Fermionic criticality of anisotropic nodal point semimetals away from the upper critical dimension: Exact exponents to leading order in 1/N_{f}

We consider the fermionic quantum criticality of anisotropic nodal point semimetals in d=d_{L}+d_{Q} spatial dimensions that disperse linearly in d_{L} dimensions, and quadratically in the remaining d_{Q} dimensions. When subject to strong interactions, these systems are susceptible to semimetal-insulator transitions concurrent with spontaneous symmetry breaking. Such quantum critical points are described by effective field theories of anisotropic nodal fermions coupled to dynamical order parameter fields. We analyze the universal scaling in the physically relevant spatial dimensions, generalizing to a large number N_{f} of fermion flavors for analytic control. Landau damping by gapless fermionic excitations gives rise to nonanalytic self-energy corrections to the bosonic order-parameter propagator that dominate the long-wavelength behavior. We show that perturbative momentum shell RG leads to nonuniversal, cutof-dependent results, as it does not correctly account for this nonanalytic structure. In turn, using a completely general soft cutoff formulation, we demonstrate that the correct IR scaling of the dressed bosonic propagator can be deduced by enforcing that results are independent of the cutoff scheme.

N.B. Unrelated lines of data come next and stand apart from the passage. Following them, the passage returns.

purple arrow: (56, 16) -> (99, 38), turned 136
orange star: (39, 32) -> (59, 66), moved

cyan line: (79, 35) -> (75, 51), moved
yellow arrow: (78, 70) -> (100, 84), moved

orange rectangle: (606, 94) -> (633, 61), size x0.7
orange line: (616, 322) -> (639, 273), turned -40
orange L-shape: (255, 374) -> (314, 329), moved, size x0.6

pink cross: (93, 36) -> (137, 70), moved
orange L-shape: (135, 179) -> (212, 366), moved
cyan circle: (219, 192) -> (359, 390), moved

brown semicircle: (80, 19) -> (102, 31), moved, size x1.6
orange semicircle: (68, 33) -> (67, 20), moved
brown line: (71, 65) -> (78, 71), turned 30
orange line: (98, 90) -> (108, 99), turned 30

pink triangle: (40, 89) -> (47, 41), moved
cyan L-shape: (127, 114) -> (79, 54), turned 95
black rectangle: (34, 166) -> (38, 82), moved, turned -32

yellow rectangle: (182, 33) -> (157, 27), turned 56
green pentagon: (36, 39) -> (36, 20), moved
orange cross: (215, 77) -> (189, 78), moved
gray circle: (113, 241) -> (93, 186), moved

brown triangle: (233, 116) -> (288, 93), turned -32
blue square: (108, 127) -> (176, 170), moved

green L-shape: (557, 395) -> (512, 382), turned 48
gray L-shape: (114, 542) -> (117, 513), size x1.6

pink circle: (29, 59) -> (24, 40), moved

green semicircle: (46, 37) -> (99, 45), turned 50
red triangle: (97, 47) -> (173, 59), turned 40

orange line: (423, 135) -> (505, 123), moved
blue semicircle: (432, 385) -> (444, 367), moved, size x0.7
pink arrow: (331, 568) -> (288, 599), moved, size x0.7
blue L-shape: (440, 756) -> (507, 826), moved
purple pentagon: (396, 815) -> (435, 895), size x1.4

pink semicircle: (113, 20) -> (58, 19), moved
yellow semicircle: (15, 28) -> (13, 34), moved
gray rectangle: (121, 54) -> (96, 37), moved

Using the soft cutoff RG with the dressed dynamical RPA boson propagator, we compute the exact critical exponents for anisotropic semi-Dirac fermions (d_{L}=1, d_{Q}=1) to leading order in 1/N_{f} and to all loop orders. Applying the same method to relativistic Dirac fermions, we reproduce the critical exponents obtained by other methods, such as conformal bootstrap. Unlike in the relativistic case, where the UV-IR connection is reestablished at the upper critical dimension, nonanalytic IR contributions persist near the upper critical line 2d_{L}+d_{Q}=4 of anisotropic nodal fermions. We present ε expansions in both the number of linear and quadratic dimensions. The corrections to critical exponents are nonanalytic in ε, with a functional form that depends on the starting point on the upper critical line.